Return each line of the listing that follows in which the string "factors" can be found.

[[ Exercise material, beginning ]]

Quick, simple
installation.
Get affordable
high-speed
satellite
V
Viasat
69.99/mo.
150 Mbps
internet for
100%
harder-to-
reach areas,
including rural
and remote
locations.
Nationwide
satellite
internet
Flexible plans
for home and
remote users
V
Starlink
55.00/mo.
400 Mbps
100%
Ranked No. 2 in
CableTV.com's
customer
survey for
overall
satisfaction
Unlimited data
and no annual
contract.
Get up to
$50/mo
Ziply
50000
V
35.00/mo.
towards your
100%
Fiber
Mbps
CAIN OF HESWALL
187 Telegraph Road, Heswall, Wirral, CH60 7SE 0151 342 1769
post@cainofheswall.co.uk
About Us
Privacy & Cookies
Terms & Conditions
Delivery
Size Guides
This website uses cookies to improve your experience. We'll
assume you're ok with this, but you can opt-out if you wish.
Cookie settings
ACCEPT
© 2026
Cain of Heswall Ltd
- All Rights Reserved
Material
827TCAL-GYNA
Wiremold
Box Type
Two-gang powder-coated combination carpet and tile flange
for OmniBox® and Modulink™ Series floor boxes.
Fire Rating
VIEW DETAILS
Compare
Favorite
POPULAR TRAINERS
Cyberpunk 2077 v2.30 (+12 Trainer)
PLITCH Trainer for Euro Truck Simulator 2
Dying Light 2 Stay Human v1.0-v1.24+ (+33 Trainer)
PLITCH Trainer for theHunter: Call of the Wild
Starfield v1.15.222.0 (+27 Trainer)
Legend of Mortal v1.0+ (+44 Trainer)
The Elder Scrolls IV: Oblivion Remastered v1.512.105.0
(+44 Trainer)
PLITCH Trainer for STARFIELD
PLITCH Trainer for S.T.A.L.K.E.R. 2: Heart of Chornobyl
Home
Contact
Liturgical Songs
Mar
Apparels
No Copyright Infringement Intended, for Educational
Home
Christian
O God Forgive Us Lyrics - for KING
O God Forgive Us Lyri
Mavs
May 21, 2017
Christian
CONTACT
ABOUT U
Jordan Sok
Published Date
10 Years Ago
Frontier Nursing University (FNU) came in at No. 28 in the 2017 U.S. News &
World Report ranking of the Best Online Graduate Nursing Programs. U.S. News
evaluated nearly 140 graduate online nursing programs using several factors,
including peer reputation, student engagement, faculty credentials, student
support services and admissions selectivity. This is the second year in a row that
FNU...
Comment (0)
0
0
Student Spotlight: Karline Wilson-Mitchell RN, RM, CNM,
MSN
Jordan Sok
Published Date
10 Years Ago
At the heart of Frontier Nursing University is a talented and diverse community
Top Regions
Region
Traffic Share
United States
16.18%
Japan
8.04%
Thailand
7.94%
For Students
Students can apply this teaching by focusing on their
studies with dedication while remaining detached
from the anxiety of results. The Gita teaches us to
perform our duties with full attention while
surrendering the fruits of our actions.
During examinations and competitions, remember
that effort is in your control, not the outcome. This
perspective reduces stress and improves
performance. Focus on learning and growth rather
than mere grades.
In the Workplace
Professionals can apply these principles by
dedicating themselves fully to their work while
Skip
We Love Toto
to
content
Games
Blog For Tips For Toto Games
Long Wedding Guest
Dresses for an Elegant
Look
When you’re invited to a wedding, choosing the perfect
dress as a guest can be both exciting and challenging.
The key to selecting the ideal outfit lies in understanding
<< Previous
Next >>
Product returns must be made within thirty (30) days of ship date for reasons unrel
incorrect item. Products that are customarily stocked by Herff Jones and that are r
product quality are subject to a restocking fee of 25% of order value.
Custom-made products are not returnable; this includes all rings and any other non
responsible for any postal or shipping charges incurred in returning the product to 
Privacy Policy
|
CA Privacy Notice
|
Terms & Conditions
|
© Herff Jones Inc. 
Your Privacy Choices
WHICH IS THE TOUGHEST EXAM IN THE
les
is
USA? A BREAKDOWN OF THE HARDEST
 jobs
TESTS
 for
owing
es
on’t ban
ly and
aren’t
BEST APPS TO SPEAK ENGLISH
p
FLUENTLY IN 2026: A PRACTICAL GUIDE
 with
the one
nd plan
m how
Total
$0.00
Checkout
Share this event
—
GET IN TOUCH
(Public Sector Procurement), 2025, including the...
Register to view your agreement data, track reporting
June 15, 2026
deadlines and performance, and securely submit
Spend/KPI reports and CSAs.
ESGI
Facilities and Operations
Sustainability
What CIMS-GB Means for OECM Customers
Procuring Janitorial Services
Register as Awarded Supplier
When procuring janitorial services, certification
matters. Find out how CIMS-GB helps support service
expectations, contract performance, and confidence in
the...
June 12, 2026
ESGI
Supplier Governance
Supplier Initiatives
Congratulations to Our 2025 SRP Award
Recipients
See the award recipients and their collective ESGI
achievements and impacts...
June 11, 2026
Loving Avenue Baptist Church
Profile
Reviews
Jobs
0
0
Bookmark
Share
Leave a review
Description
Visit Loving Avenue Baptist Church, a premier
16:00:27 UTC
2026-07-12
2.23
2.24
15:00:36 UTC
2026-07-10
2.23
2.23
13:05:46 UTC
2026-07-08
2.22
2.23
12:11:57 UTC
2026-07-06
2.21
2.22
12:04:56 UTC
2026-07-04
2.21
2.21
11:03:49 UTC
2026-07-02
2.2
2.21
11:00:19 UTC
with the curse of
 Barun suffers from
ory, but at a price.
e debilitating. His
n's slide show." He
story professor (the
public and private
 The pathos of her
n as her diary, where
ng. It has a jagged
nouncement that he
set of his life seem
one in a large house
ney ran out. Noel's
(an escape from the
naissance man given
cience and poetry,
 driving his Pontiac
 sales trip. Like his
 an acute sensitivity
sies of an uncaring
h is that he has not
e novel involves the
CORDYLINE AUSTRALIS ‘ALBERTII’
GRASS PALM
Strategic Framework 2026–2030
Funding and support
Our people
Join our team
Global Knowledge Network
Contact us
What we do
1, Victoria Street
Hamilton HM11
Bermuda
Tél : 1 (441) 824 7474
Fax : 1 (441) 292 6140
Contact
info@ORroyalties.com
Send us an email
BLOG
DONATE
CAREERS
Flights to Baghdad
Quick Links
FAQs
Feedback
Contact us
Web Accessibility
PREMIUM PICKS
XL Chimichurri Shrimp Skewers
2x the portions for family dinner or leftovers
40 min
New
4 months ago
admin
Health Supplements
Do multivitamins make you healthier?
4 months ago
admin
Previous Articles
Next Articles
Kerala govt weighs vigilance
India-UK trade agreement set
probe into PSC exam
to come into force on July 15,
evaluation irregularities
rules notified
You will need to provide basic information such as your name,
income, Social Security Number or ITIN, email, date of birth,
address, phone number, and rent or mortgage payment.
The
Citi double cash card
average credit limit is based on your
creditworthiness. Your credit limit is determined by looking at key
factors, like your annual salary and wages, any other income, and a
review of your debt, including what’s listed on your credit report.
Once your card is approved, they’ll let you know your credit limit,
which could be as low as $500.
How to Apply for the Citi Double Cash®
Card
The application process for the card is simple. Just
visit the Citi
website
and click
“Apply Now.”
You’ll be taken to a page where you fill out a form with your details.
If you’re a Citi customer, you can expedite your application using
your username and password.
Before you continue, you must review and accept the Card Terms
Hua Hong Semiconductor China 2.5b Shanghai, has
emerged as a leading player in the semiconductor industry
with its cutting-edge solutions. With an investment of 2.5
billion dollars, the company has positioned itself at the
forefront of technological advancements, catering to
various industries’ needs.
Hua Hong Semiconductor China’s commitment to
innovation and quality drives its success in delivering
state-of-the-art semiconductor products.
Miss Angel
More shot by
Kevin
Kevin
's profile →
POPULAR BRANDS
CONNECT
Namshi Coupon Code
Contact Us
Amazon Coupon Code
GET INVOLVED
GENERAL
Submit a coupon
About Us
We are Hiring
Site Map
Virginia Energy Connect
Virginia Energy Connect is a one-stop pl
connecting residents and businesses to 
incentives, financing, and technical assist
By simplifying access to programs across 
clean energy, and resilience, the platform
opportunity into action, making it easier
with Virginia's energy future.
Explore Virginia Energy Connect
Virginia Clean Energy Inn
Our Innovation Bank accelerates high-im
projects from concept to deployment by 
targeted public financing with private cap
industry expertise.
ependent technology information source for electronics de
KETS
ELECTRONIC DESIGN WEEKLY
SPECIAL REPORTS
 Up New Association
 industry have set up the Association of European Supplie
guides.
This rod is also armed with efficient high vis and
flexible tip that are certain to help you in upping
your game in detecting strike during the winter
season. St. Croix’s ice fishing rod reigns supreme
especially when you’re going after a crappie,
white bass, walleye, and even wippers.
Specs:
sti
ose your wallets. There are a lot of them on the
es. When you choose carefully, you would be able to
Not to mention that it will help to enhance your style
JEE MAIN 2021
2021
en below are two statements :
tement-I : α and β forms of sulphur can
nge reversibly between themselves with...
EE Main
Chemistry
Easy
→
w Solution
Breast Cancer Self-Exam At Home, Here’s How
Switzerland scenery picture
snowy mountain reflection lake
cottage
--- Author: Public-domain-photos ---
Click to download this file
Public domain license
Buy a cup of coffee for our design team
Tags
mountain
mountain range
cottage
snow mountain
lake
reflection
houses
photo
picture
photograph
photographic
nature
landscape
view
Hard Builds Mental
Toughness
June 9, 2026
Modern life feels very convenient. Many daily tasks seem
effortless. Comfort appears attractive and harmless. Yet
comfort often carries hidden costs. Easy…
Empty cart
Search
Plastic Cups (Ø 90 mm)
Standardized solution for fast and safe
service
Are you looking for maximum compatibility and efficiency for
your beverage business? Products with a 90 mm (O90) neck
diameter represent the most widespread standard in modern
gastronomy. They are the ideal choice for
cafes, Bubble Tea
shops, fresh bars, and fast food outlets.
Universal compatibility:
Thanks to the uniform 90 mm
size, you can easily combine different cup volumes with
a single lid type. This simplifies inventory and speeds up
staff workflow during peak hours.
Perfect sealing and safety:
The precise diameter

[[ Exercise material, end ]]

Answer:
evaluated nearly 140 graduate online nursing programs using several factors,
factors, like your annual salary and wages, any other income, and a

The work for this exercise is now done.